* WHAT IS BEING ASKED *
Among the entries below, the lines from the one with "Destinos turísticos de Latinoamérica no" up to and including the one with "sales@cupower.com" are to be restated exactly, without pictures.

* WORKING DATA *
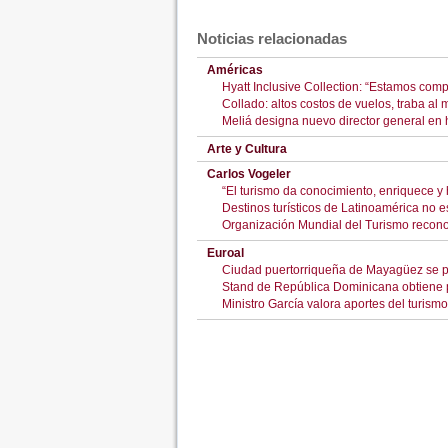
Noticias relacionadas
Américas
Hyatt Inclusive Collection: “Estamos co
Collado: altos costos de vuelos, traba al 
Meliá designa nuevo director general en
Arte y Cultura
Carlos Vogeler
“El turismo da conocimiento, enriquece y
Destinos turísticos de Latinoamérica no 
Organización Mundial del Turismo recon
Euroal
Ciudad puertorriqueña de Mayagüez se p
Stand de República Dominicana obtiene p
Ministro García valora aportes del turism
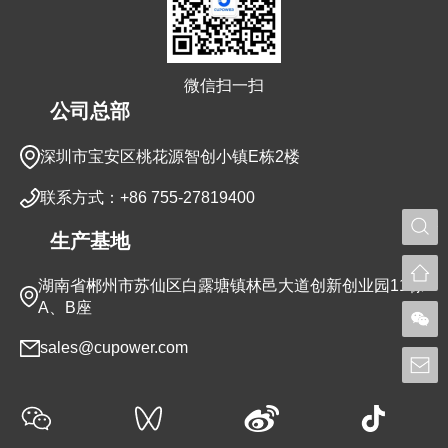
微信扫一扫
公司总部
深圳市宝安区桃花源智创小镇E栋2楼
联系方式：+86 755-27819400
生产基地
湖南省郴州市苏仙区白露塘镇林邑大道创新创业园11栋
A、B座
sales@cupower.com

...

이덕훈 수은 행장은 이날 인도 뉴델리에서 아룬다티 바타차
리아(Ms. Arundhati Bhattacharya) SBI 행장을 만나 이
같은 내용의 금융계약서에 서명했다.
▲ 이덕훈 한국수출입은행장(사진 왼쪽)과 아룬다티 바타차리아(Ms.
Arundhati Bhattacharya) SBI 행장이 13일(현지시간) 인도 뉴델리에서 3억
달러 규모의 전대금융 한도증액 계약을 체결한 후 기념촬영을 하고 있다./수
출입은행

* RESULT *
Destinos turísticos de Latinoamérica no 
Organización Mundial del Turismo recon
Euroal
Ciudad puertorriqueña de Mayagüez se p
Stand de República Dominicana obtiene p
Ministro García valora aportes del turism
微信扫一扫
公司总部
深圳市宝安区桃花源智创小镇E栋2楼
联系方式：+86 755-27819400
生产基地
湖南省郴州市苏仙区白露塘镇林邑大道创新创业园11栋
A、B座
sales@cupower.com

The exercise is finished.